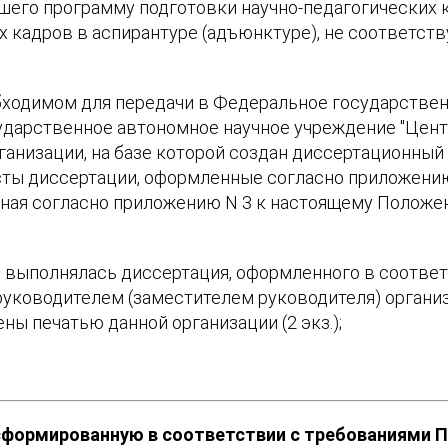
шего программу подготовки научно-педагогических 
 кадров в аспирантуре (адъюнктуре), не соответст
бходимом для передачи в Федеральное государстве
сударственное автономное научное учреждение "Цен
ганизации, на базе которой создан диссертационный 
сты диссертации, оформленные согласно приложени
ная согласно приложению N 3 к настоящему Положе
 выполнялась диссертация, оформленного в соотве
руководителем (заместителем руководителя) организ
ы печатью данной организации (2 экз.);
формированную в соответствии с требованиями П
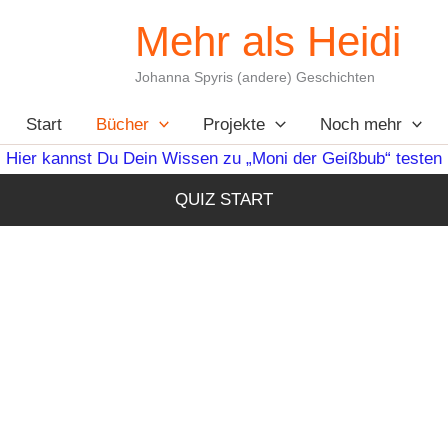
Mehr als Heidi
Johanna Spyris (andere) Geschichten
Start
Bücher
Projekte
Noch mehr
Hier kannst Du Dein Wissen zu „Moni der Geißbub“ testen
QUIZ START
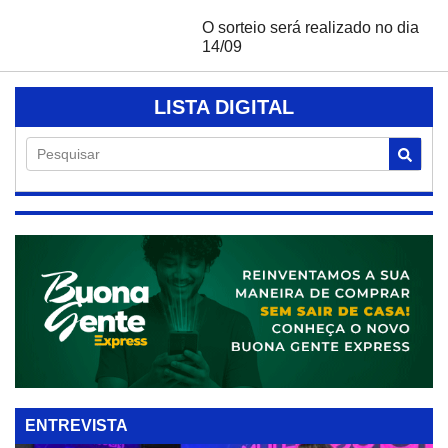
O sorteio será realizado no dia
14/09
LISTA DIGITAL
Pesquisar
ENTREVISTA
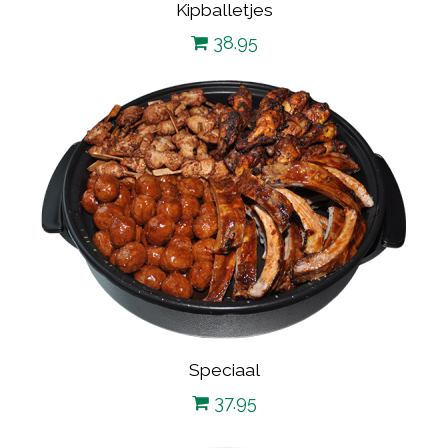
Kipballetjes
38.95
Speciaal
37.95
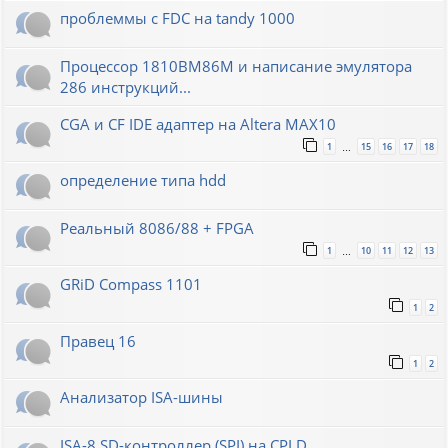
проблеммы с FDC на tandy 1000
Процессор 1810ВМ86М и написание эмулятора
286 инструкций...
CGA и CF IDE адаптер на Altera MAX10
1
15
16
17
18
…
определение типа hdd
Реальный 8086/88 + FPGA
1
10
11
12
13
…
GRiD Compass 1101
1
2
Правец 16
1
2
Анализатор ISA-шины
ISA-8 SD-контроллер (SPI) на CPLD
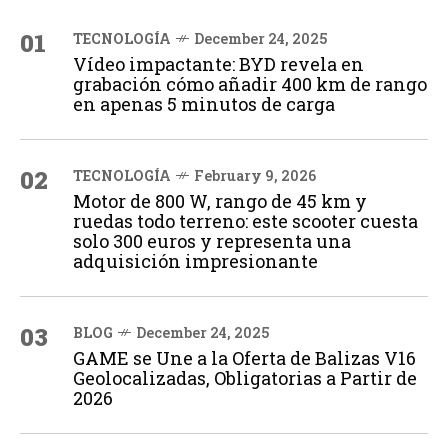
01
TECNOLOGÍA
December 24, 2025
Vídeo impactante: BYD revela en
grabación cómo añadir 400 km de rango
en apenas 5 minutos de carga
02
TECNOLOGÍA
February 9, 2026
Motor de 800 W, rango de 45 km y
ruedas todo terreno: este scooter cuesta
solo 300 euros y representa una
adquisición impresionante
03
BLOG
December 24, 2025
GAME se Une a la Oferta de Balizas V16
Geolocalizadas, Obligatorias a Partir de
2026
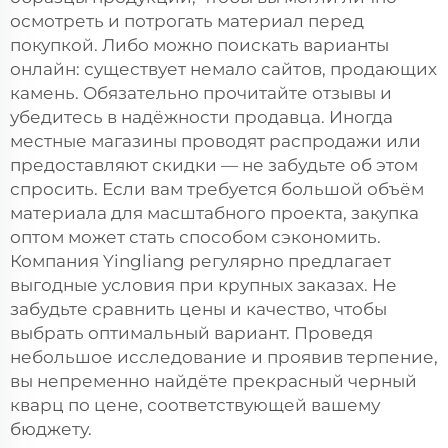
осмотреть и потрогать материал перед
покупкой. Либо можно поискать варианты
онлайн: существует немало сайтов, продающих
камень. Обязательно прочитайте отзывы и
убедитесь в надёжности продавца. Иногда
местные магазины проводят распродажи или
предоставляют скидки — не забудьте об этом
спросить. Если вам требуется большой объём
материала для масштабного проекта, закупка
оптом может стать способом сэкономить.
Компания Yingliang регулярно предлагает
выгодные условия при крупных заказах. Не
забудьте сравнить цены и качество, чтобы
выбрать оптимальный вариант. Проведя
небольшое исследование и проявив терпение,
вы непременно найдёте прекрасный черный
кварц по цене, соответствующей вашему
бюджету.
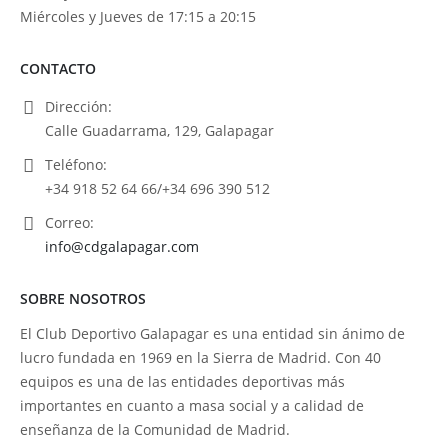
Miércoles y Jueves de 17:15 a 20:15
CONTACTO
Dirección:
Calle Guadarrama, 129, Galapagar
Teléfono:
+34 918 52 64 66/+34 696 390 512
Correo:
info@cdgalapagar.com
SOBRE NOSOTROS
El Club Deportivo Galapagar es una entidad sin ánimo de
lucro fundada en 1969 en la Sierra de Madrid. Con 40
equipos es una de las entidades deportivas más
importantes en cuanto a masa social y a calidad de
enseñanza de la Comunidad de Madrid.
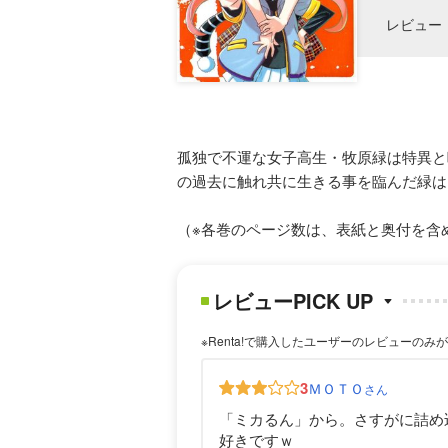
レビュー
孤独で不運な女子高生・牧原緑は特異と
の過去に触れ共に生きる事を臨んだ緑は
（※各巻のページ数は、表紙と奥付を含
レビューPICK UP
※Renta!で購入したユーザーのレビューのみ
3
ＭＯＴＯ
さん
「ミカるん」から。さすがに詰め
好きですｗ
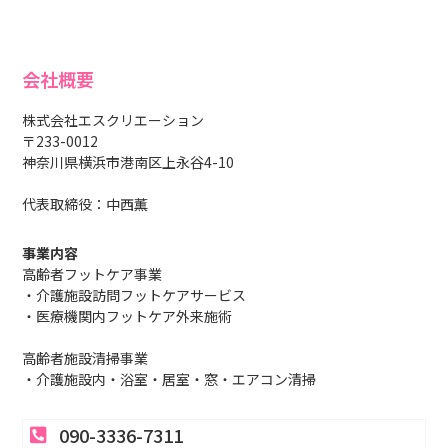
会社概要
株式会社エスクリエーション
〒233-0012
神奈川県横浜市港南区上永谷4-10
代表取締役：中西薫
事業内容
高齢者フットケア事業
・介護施設訪問フットケアサービス
・医療機関内フットケア外来施術
高齢者施設清掃事業
・介護施設内・浴室・居室・窓・エアコン清掃
090-3336-7311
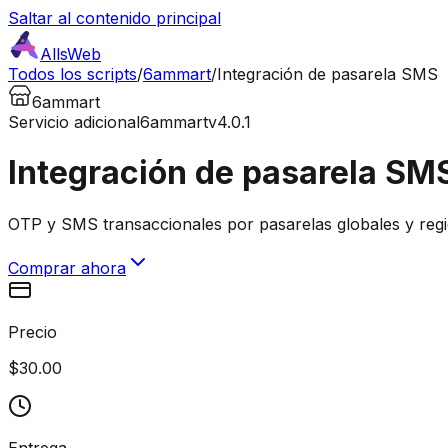
Saltar al contenido principal
AllsWeb
Todos los scripts
/
6ammart
/
Integración de pasarela SMS
6ammart
Servicio adicional
6ammart
v4.0.1
Integración de pasarela SM
OTP y SMS transaccionales por pasarelas globales y regi
Comprar ahora
Precio
$30.00
Entrega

------

▶ **Task item**
The answer must be an exact copy of every record above, minus the pictures.

▶ **Task response**
шего программу подготовки научно-педагогических 
 кадров в аспирантуре (адъюнктуре), не соответст
бходимом для передачи в Федеральное государстве
сударственное автономное научное учреждение "Цен
ганизации, на базе которой создан диссертационный 
сты диссертации, оформленные согласно приложени
ная согласно приложению N 3 к настоящему Положе
 выполнялась диссертация, оформленного в соотве
руководителем (заместителем руководителя) организ
ы печатью данной организации (2 экз.);
формированную в соответствии с требованиями П
Mehr als Heidi
Johanna Spyris (andere) Geschichten
Start
Bücher
Projekte
Noch mehr
Hier kannst Du Dein Wissen zu „Moni der Geißbub“ testen
QUIZ START
O sorteio será realizado no dia
14/09
LISTA DIGITAL
Pesquisar
ENTREVISTA
Kipballetjes
38.95
Speciaal
37.95
проблеммы с FDC на tandy 1000
Процессор 1810ВМ86М и написание эмулятора
286 инструкций...
CGA и CF IDE адаптер на Altera MAX10
1
15
16
17
18
…
определение типа hdd
Реальный 8086/88 + FPGA
1
10
11
12
13
…
GRiD Compass 1101
1
2
Правец 16
1
2
Анализатор ISA-шины
ISA-8 SD-контроллер (SPI) на CPLD
01
TECNOLOGÍA
December 24, 2025
Vídeo impactante: BYD revela en
grabación cómo añadir 400 km de rango
en apenas 5 minutos de carga
02
TECNOLOGÍA
February 9, 2026
Motor de 800 W, rango de 45 km y
ruedas todo terreno: este scooter cuesta
solo 300 euros y representa una
adquisición impresionante
03
BLOG
December 24, 2025
GAME se Une a la Oferta de Balizas V16
Geolocalizadas, Obligatorias a Partir de
2026
осмотреть и потрогать материал перед
покупкой. Либо можно поискать варианты
онлайн: существует немало сайтов, продающих
камень. Обязательно прочитайте отзывы и
убедитесь в надёжности продавца. Иногда
местные магазины проводят распродажи или
предоставляют скидки — не забудьте об этом
спросить. Если вам требуется большой объём
материала для масштабного проекта, закупка
оптом может стать способом сэкономить.
Компания Yingliang регулярно предлагает
выгодные условия при крупных заказах. Не
забудьте сравнить цены и качество, чтобы
выбрать оптимальный вариант. Проведя
небольшое исследование и проявив терпение,
вы непременно найдёте прекрасный черный
кварц по цене, соответствующей вашему
бюджету.
Miércoles y Jueves de 17:15 a 20:15
CONTACTO
Dirección:
Calle Guadarrama, 129, Galapagar
Teléfono:
+34 918 52 64 66/+34 696 390 512
Correo:
info@cdgalapagar.com
SOBRE NOSOTROS
El Club Deportivo Galapagar es una entidad sin ánimo de
lucro fundada en 1969 en la Sierra de Madrid. Con 40
equipos es una de las entidades deportivas más
importantes en cuanto a masa social y a calidad de
enseñanza de la Comunidad de Madrid.
レビュー
孤独で不運な女子高生・牧原緑は特異と
の過去に触れ共に生きる事を臨んだ緑は
（※各巻のページ数は、表紙と奥付を含
レビューPICK UP
※Renta!で購入したユーザーのレビューのみ
3
ＭＯＴＯ
さん
「ミカるん」から。さすがに詰め
好きですｗ
会社概要
株式会社エスクリエーション
〒233-0012
神奈川県横浜市港南区上永谷4-10
代表取締役：中西薫
事業内容
高齢者フットケア事業
・介護施設訪問フットケアサービス
・医療機関内フットケア外来施術
高齢者施設清掃事業
・介護施設内・浴室・居室・窓・エアコン清掃
090-3336-7311
Saltar al contenido principal
AllsWeb
Todos los scripts
/
6ammart
/
Integración de pasarela SMS
6ammart
Servicio adicional
6ammart
v4.0.1
Integración de pasarela SM
OTP y SMS transaccionales por pasarelas globales y regi
Comprar ahora
Precio
$30.00
Entrega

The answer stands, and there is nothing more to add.